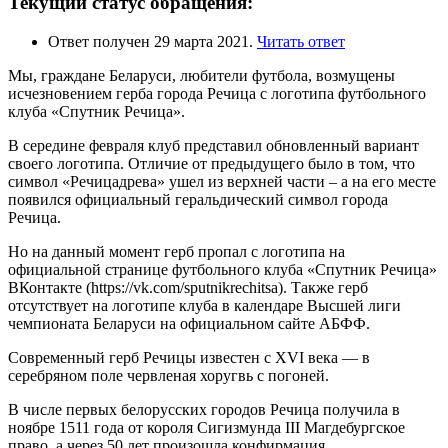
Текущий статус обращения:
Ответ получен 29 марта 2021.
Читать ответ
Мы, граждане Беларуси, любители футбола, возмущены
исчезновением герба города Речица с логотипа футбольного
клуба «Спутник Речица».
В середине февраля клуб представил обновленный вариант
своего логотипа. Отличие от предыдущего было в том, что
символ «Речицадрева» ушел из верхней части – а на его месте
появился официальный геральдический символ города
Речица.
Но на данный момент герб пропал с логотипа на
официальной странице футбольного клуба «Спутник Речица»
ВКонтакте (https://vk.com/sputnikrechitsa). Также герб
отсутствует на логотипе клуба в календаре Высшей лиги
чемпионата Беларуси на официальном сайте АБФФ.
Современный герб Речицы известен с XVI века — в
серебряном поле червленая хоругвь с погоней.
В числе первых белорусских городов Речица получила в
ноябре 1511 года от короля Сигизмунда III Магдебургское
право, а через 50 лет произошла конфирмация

---

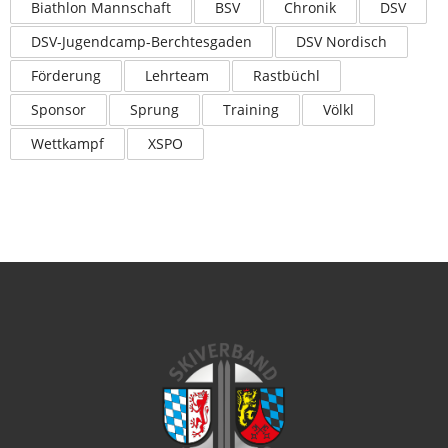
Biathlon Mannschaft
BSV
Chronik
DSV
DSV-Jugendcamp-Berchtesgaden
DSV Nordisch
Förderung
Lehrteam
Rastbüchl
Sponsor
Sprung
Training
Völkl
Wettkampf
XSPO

WORK INSTRUCTIONS |
As the answer, set down only the lines from the data above between the one holding "Но на данный момент герб пропал с логотипа на" and the one holding "право, а через 50 лет произошла конфирмация", inclusive, exactly as they read.

SOLUTION TO THIS PROBLEM |
Но на данный момент герб пропал с логотипа на
официальной странице футбольного клуба «Спутник Речица»
ВКонтакте (https://vk.com/sputnikrechitsa). Также герб
отсутствует на логотипе клуба в календаре Высшей лиги
чемпионата Беларуси на официальном сайте АБФФ.
Современный герб Речицы известен с XVI века — в
серебряном поле червленая хоругвь с погоней.
В числе первых белорусских городов Речица получила в
ноябре 1511 года от короля Сигизмунда III Магдебургское
право, а через 50 лет произошла конфирмация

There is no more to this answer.